Tehran announced last Sunday that it would halt its limited oil sales to Britain and France in retaliation for a phased EU ban on Iranian crude that is yet to take full effect. The move was largely symbolic, but was seen as a warning shot to other EU nations that are bigger consumers of Iranian oil, including Italy, Spain and Greece.

Although those countries were not affected by Iran's announcement, they are included in an EU decision to stop buying Iranian oil that was announced last month and which will take full effect from July.

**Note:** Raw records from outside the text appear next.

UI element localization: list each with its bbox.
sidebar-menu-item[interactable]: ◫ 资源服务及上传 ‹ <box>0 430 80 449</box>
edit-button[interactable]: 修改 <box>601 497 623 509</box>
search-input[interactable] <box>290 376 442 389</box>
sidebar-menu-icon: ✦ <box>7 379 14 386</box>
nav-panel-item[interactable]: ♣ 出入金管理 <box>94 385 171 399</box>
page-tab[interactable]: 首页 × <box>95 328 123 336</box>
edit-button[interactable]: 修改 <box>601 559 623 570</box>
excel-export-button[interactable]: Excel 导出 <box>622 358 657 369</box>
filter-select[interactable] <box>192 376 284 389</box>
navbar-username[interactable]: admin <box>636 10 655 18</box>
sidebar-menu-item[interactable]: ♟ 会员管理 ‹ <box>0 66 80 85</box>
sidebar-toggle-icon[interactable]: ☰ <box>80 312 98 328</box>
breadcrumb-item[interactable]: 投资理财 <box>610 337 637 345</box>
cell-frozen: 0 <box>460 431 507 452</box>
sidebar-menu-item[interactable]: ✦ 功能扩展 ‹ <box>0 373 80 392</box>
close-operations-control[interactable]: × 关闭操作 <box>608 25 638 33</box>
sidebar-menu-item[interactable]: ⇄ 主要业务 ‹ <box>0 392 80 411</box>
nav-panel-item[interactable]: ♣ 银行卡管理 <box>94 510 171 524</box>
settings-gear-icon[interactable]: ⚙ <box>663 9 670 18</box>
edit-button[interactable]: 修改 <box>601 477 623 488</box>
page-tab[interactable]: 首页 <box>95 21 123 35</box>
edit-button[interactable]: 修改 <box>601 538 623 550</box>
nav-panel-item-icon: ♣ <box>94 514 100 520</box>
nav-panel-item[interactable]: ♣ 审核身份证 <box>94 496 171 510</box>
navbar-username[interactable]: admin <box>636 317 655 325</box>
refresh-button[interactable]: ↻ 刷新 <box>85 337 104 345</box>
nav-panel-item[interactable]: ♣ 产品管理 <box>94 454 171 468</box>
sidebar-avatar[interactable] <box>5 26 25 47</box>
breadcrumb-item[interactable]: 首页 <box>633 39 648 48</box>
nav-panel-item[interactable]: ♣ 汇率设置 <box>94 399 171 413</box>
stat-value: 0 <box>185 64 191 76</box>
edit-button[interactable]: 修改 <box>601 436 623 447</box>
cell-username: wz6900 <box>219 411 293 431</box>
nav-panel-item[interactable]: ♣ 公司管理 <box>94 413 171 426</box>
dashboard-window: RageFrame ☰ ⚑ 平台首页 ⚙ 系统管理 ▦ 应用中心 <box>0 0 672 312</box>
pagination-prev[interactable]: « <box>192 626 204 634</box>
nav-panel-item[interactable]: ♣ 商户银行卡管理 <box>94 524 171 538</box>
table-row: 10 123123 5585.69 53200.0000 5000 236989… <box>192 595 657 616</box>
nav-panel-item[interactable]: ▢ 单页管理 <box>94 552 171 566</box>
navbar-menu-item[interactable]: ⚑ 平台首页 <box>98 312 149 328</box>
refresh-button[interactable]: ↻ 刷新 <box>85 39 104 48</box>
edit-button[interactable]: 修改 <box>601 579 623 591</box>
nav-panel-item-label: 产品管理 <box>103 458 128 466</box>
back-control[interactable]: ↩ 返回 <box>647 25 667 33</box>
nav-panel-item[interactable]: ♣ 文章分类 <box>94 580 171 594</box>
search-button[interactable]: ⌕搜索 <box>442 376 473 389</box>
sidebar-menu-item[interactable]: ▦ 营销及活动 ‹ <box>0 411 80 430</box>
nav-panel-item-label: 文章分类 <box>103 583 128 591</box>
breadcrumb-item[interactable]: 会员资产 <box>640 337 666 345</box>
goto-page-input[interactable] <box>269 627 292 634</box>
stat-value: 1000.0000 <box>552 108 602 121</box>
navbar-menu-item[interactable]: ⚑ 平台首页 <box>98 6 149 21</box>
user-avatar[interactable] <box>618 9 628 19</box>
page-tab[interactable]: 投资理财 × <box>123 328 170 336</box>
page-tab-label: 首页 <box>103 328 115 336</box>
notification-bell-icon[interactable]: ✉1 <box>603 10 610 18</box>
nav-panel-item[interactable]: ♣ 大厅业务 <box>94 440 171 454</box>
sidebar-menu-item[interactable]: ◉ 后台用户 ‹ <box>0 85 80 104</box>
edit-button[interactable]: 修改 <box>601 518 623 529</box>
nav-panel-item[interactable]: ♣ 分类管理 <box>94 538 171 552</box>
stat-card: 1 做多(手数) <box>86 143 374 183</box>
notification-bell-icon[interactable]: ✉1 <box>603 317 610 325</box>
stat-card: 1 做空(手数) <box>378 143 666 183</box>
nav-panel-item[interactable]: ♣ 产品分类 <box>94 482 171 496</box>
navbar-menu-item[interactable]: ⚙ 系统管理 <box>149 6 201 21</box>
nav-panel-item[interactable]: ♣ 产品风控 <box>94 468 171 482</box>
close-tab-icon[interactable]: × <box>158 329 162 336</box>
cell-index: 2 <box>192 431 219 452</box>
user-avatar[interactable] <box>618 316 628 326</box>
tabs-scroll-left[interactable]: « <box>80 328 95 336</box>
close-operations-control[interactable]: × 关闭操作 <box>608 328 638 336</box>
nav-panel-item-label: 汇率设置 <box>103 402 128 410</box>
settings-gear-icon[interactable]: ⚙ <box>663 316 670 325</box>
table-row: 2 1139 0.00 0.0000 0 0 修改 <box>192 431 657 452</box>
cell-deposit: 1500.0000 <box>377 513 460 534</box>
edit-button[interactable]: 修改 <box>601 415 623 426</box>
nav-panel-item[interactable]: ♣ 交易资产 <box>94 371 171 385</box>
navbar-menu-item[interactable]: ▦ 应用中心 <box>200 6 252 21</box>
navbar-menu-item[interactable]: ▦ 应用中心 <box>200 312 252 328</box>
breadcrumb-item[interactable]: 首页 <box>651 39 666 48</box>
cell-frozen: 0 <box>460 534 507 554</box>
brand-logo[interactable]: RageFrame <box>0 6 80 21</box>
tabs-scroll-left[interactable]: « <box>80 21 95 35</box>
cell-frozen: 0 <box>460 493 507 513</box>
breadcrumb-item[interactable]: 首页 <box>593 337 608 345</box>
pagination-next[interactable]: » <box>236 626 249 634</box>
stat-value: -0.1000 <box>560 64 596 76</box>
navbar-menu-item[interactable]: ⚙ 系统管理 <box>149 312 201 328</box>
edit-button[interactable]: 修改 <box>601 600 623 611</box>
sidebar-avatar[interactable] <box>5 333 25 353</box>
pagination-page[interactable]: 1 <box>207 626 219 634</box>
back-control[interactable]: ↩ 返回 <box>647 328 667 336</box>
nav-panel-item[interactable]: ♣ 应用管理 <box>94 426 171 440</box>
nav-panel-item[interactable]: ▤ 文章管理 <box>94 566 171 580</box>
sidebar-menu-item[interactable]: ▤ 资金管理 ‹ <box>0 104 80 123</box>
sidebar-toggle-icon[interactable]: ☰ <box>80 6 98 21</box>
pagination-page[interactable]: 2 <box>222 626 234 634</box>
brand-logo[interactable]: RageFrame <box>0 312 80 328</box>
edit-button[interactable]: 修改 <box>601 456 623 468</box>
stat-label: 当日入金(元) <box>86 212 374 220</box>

Simmering Iran tensions have worsened the global oil supply outlook, which is already stretched by lower output from South Sudan, Syria and Yemen. Oil prices had also rallied yesterday on growing speculation that Japan could decide to slash its Iranian imports by about 20%.

The oil market won further support this week from buoyant economic data in the US and Germany, and after Greek clinched its second euro zone bail-out deal. German business confidence unexpectedly rose to a seven-month high as robust domestic demand helped buffer the European Union's largest economy against the region's debt crisis, data from the Ifo economic institute showed.

Traders were also buoyed by US data showing initial jobless claims holding steady, a sign that the ailing labour market in the world's largest economy and biggest oil consumer was slowly improving.